Avec la disparition de Pau ROCA, le monde du vin perd une personnalité unique, qui a marqué l'histoire récente de l'OIV, première organisation scientifique mondiale pour l'ensemble de la filière vitivinicole.
C'était un homme cultivé, raffiné et un innovateur extraordinaire. Pendant les cinq années de son mandat de Directeur Général de l'organisation, qu'il a mené de main de maître et qui devait s'achever à la fin de cette année, il a mis son intelligence lucide au service du vin mondial, en travaillant et en se battant pour un renouveau substantiel de l'OIV qui lui donnerait une place à part dans l'histoire de cette prestigieuse organisation intergouvernementale.
Grâce à son désir infini de voir grand, à sa formidable intuition, à sa ténacité, à sa générosité, à son altruisme et à sa détermination, l'OIV a été entièrement rénovée. On lui doit le développement de la numérisation du secteur et de l'organisation vitivinicole, le renouvellement et l'internationalisation complète de la structure opérationnelle de l'OIV, le renforcement des liens avec d'autres organisations intergouvernementales dans le monde et l'élargissement des pays membres de l'OIV aux 50 Etats actuels.

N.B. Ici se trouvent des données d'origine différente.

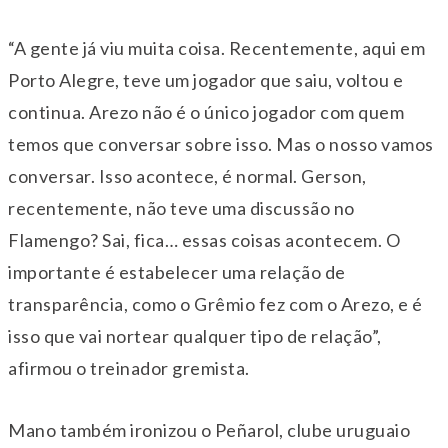
“A gente já viu muita coisa. Recentemente, aqui em
Porto Alegre, teve um jogador que saiu, voltou e
continua. Arezo não é o único jogador com quem
temos que conversar sobre isso. Mas o nosso vamos
conversar. Isso acontece, é normal. Gerson,
recentemente, não teve uma discussão no
Flamengo? Sai, fica… essas coisas acontecem. O
importante é estabelecer uma relação de
transparência, como o Grêmio fez com o Arezo, e é
isso que vai nortear qualquer tipo de relação”,
afirmou o treinador gremista.
Mano também ironizou o Peñarol, clube uruguaio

Pau a également joué un rôle décisif dans le changement de siège à Dijon. Bien que conscient du bouleversement radical qu'un tel choix pouvait entraîné pour l'OIV, il a poursuivi son idée, souvent à contre-courant, mais avec une grande détermination jusqu'au bout, pour garantir une identité physique et un avenir solide à l'organisation qui, en 2024, entrera dans son deuxième siècle d'activité. C'est précisément les célébrations du centenaire de l'OIV qu'il a toujours soutenues avec beaucoup d'enthousiasme, en veillant à donner la solennité nécessaire à cet événement extraordinaire, que l'OIV mérite pour son prestige et sa longue histoire scientifique et diplomatique.
Pour moi, et je le souligne avec fierté et une immense gratitude, il a été un ami précieux. J'ai eu le grand privilège de partager avec lui deux années très intenses au cours desquelles tant de rêves pour l'OIV ont été réalisés. Les souvenirs sont nombreux et intenses, tout comme les discussions passionnantes sur le vin et son avenir. Nous avons souvent parlé de l'universalité du vin et de sa place dans la société future. Sa préoccupation constante était le risque d'une délégitimation du vin face aux changements brutaux de la société mondiale et d'un affaiblissement du lien fondamental entre le vin et ses territoires d'origine.

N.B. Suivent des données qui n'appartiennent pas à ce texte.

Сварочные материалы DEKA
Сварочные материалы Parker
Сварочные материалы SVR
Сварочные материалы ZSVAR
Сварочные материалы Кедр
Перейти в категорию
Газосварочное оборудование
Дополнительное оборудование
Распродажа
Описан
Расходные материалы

Rappelons toujours que la mission principale de l'OIV, depuis sa création le 29 novembre 1924, est de protéger l'intégrité du vin et de préserver son lien unique avec les territoires. Un objectif que nous ne devons jamais perdre de vue, même à la lumière des préoccupations alarmantes causées par le réchauffement climatique et le changement de perception des boissons alcoolisées, afin de protéger l'espace culturel que cette boisson extraordinaire occupe dans la société depuis des milliers d'années.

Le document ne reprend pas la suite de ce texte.